The welfare of the economy is not a concern of a multinational.
They transfer profits to home countries.
They may change the culture of a country.
They bargain for tax holidays and sweetheart deals in exchange for investment.

Conglomerates
A conglomerate is simply a group of companies each operating in different
industries and sectors of an economy.
Advantages
There is strength and security in numbers; hence risk of failure is spread.
Companies can draw on each others resources leading to economies of scale.
There is much interaction between members in terms of staffing, promotions,
etc.
Successful companies help to make up for companies that perform below
expectations.
Disadvantages
Because of the diversity of interests, analysis of the groups companies is
difficult.
Some managers may resent control outside of their own company.
There may be friction between lines of authority.

Franchises
A franchise is a right sold by one person or firm (called a franchisor). It is another
form of cooperation between a big firm and a sole trader. In franchising, a wellknown company allows someone to buy the right to use their trade names.
Franchising offers a 'ready-made' business opportunity for those with some capital
who are willing to work hard.
The potential entrepreneur (the franchisee) pays to use the name, products or
services of the major company which receives a lump sum and a share of the
profits of the business (sometimes called royalties).
The franchisee receives the majority of profits, but must also meet most of any
loses. In addition to allowing use of their name, products, techniques or services,
franchisors usually provide an extensive marketing back-up in return for the money

they receive.
Examples: KFC, Popeye's, Pizza Hut, Burger King, Coca-cola.
Role of the Franchisor:
- develops a big-name brand
- has years of experience in how to run a business
- provides advice, know-how and equipment
- develops advertising materials and marketing campaigns
- keeps a close eye on the business to make sure standards are met.
Role of the Franchisee:
- pays an initial start up fee
- pays royalties, which are often from 2% to 10% of sales
- rents or buys a building and employs staff
- takes care of paperwork and pays taxes
- buys signs and equipment from the franchisor
- pays a contribution to advertising costs
Legalities:
- the franchisor and franchisee are separate companies
each must register as a company and keep the rules for company operation
a franchise license and a contract govern the relations between franchisor and
franchisee

State Corporations/Nationalized Industries


These are corporations or industries that are owned, controlled and managed by the
government or state. The main aim of the public corporation is to provide specific
goods and/ or services that meet the need of the country, at a reasonable price.
Main Features
1. There are no private shareholders; government owns 100%.
2. The government appoints the controlling board
3. A government minister is usually responsible for seeing that the corporation is
acting within the policy requirements laid down by Parliament.

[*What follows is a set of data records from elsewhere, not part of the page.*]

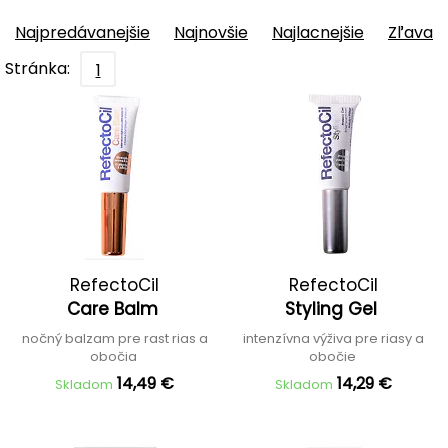
Najpredávanejšie
Najnovšie
Najlacnejšie
Zľava
Stránka:
1
RefectoCil
RefectoCil
Care Balm
Styling Gel
nočný balzam pre rast rias a
intenzívna výživa pre riasy a
obočia
obočie
14,49 €
14,29 €
Skladom
Skladom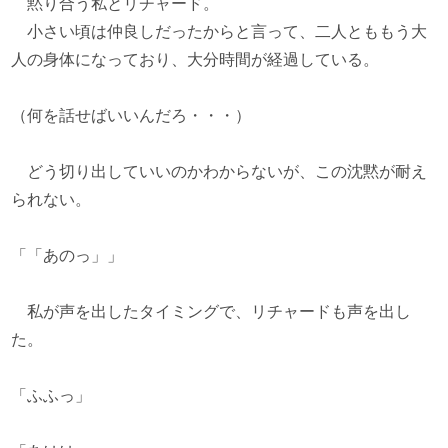
黙り合う私とリチャード。
小さい頃は仲良しだったからと言って、二人とももう大
人の身体になっており、大分時間が経過している。
（何を話せばいいんだろ・・・）
どう切り出していいのかわからないが、この沈黙が耐え
られない。
「「あのっ」」
私が声を出したタイミングで、リチャードも声を出し
た。
「ふふっ」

NB: Any profits made by a public corporation must be used for capital investment,
the lowering of prices, the raising of wages, etc.
Advantages
State corporations provide vital services at reasonable prices, e.g. water,
electricity and postal services.
They enjoy economies of scale resulting in low cost of production.
Their profits are distributed to the population.
They safeguard jobs rather than engage in retrenchment.
They have regards for the environment and working conditions of workers.
Disadvantages
Losses by the companies are usually born by the taxpayer.
State corporations and nationalized industries are not usually run efficiently,
often due to political interference.
The lack of a profit motive causes losses due to tax management.
There is often a lack of proper accountability.
Too much red tape in management decisions causes unnecessary delays.
National issues are given preference over local ones.